You know when you try to be a top mum, making salted caramel brownies for the school bake sale and you find out it’s not actually on until the next f*cking week? Sometimes I wonder why I bother. There I was, surreptitiously backing out of the playground, pretending the re-purposed mushroom carton wrapped in too much cling film was something I always carry on the school run… That’s not even the worst part. Not expecting our wares to come home and therefore re-directed into my sensitive gut, I didn’t use gluten-free ingredients meaning I couldn’t even try the damn things. Still, negatives into positives: it wasn’t a completely wasteful endeavour. So what if I whipped them up in a rush yesterday afternoon freestyling the recipe three-quarters of the way through? Turns out it’s perfectly fine to put the eggs in the caramel mix rather than the chocolate (sort of) as long as you don’t mind a marbled effect over a layered look. Besides, I have approximately 5,397,6278 salted caramel recipes archived in the deep, dark vaults of Pinterest and you know how many I’d attempted before today? None. Zero. Nada. That’s progress right there. And they look all right, don’t they? I’m claiming the victory. And the friends we’ve got coming over tomorrow need not know I haven’t gone to very special effort on their account.
Here’s the recipe I lifted from BBC Good Food.

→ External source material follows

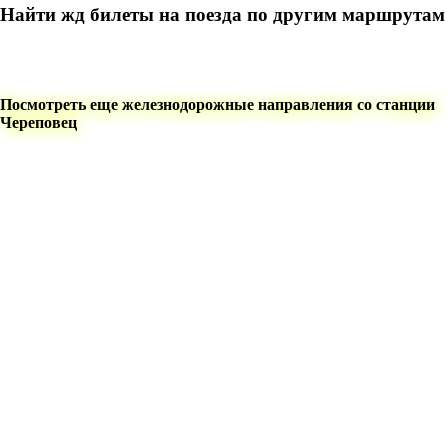
Найти жд билеты на поезда по другим маршрутам
Посмотреть еще железнодорожные направления со станции
Череповец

200g unsalted butter, plus more for greasing
100g chocolate, 70% cocoa solids
100g chocolate, 50% cocoa solids
397g can Carnation caramel
1 tsp flaky sea salt, plus more to sprinkle on top
200g golden caster sugar
4 medium eggs (room temperature)
130g plain flour
50g cocoa powder
1. Heat oven to 180C/160C fan/gas 4. Grease then line a 23cm square traybake tin with baking parchment. Melt butter in a medium pan, break in all the chocolate, then remove the pan from the heat and wait for it all to melt.
2. In small bowl, mix 175g of the caramel with 1 tsp sea salt [says it will loosen up, mine didn’t].
3. Put the rest of the caramel [This is where I got muddled] in a large bowl with the sugar and eggs, and beat with an electric hand mixer or balloon whisk until even.. Whisk in the [melted] chocolate and butter. In a separate bowl, combine the flour, cocoa and a good pinch of table salt, then sift this on top of the chocolate [caramel] mix. Beat briefly until smooth.
4. Pour half this batter into the tin and level it with a spatula. Using a teaspoon, spoon half of the salted caramel on top of the batter layer in 5 thick, evenly spaced stripes. Spoon the rest of the brownie batter on top and smooth it out, [tricky] trying not to disturb the caramel beneath. Top with the rest of the caramel in the same stripy fashion. Drag a skewer or tip of a knife through the caramel to make a feathered pattern on the top.
5. Scatter with a little more sea salt, then bake for 25-30 mins or until risen all the way to the middle with a firm crust on top [mine were in closer to 50 but that might be due to the misplaced eggs]. When ready, the brownie will jiggle just a little when you shake the tin. Let it cool completely in the tin, then cut into squares.